Source records: Begin

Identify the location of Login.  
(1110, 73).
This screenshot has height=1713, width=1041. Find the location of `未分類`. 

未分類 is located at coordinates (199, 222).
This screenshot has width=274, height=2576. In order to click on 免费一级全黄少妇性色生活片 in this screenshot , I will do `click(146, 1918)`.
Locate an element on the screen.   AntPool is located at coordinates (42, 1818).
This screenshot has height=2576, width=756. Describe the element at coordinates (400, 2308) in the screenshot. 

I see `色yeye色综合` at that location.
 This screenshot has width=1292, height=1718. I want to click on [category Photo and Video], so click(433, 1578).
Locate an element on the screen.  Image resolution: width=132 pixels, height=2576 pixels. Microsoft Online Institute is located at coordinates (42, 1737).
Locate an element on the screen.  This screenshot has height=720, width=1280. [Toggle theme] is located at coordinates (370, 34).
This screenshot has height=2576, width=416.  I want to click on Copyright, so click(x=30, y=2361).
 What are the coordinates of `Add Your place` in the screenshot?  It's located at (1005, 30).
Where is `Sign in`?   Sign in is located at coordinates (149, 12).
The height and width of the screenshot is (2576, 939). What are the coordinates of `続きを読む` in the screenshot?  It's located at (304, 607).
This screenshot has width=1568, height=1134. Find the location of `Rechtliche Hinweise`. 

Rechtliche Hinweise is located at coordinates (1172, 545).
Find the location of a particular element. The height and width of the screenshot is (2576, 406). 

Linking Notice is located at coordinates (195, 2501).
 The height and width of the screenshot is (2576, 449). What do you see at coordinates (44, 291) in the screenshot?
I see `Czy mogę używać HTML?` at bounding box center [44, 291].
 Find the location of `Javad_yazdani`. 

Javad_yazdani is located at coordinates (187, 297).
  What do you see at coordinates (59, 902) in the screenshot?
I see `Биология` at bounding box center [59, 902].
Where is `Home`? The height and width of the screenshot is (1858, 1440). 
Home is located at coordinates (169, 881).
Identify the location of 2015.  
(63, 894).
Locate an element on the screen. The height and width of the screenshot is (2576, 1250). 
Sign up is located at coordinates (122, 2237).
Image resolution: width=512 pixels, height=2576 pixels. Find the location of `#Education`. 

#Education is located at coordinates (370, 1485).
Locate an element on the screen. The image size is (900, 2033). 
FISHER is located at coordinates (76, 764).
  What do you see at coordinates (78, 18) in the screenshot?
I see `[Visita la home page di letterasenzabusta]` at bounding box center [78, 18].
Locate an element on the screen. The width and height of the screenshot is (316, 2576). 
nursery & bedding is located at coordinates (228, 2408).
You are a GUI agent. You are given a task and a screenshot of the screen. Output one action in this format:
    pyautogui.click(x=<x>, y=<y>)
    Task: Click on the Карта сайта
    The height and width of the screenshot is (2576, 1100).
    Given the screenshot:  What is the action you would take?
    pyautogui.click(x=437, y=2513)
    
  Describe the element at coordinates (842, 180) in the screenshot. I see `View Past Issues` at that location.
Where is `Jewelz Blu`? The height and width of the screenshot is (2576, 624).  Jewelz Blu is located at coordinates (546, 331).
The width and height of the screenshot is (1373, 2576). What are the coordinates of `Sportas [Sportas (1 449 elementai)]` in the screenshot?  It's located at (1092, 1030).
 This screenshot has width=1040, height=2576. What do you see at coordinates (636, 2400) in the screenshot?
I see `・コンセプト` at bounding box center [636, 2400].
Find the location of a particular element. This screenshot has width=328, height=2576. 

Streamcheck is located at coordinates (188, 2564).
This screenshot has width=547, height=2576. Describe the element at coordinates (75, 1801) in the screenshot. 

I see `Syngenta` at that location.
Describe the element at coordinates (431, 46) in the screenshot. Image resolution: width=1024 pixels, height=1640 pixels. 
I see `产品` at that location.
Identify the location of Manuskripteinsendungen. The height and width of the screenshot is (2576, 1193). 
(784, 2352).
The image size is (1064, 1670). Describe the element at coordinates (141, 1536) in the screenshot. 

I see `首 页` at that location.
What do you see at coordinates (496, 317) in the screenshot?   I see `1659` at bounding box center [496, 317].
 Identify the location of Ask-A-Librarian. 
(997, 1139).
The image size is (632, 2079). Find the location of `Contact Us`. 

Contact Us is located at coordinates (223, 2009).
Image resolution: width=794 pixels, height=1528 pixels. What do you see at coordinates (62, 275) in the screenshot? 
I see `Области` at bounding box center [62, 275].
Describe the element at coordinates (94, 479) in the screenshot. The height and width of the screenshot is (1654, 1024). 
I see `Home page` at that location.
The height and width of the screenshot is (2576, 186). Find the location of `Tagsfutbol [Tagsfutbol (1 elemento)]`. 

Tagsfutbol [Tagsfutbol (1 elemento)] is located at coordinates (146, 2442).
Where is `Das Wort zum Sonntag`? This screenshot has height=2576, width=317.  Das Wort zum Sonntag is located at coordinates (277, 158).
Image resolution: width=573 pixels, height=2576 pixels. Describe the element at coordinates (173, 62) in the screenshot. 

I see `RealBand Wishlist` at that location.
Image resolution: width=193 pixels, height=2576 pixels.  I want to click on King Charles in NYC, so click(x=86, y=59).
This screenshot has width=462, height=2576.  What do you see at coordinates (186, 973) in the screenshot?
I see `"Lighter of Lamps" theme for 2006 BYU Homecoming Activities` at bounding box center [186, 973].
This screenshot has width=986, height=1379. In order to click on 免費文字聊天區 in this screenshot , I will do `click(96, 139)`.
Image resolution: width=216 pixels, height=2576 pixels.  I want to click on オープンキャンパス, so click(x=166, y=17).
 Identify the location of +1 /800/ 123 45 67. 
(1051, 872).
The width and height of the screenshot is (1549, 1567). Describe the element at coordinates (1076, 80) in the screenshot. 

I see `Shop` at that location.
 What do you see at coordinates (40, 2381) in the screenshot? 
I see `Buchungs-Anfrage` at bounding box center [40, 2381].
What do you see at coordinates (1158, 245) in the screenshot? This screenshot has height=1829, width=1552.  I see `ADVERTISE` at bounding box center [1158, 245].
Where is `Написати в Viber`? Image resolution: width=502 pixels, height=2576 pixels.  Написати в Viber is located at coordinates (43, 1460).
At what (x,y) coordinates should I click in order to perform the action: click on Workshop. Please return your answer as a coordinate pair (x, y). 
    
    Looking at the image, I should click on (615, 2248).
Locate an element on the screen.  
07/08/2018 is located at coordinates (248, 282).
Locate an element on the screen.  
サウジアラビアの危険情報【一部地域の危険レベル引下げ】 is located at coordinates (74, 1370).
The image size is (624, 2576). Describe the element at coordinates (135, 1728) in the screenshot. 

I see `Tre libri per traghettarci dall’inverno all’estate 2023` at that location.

Source records: End

Work instructions:
Could you return all lines from the data above that contain the string "will"?

Answer space:
This screenshot has width=274, height=2576. In order to click on 免费一级全黄少妇性色生活片 in this screenshot , I will do `click(146, 1918)`.
This screenshot has width=986, height=1379. In order to click on 免費文字聊天區 in this screenshot , I will do `click(96, 139)`.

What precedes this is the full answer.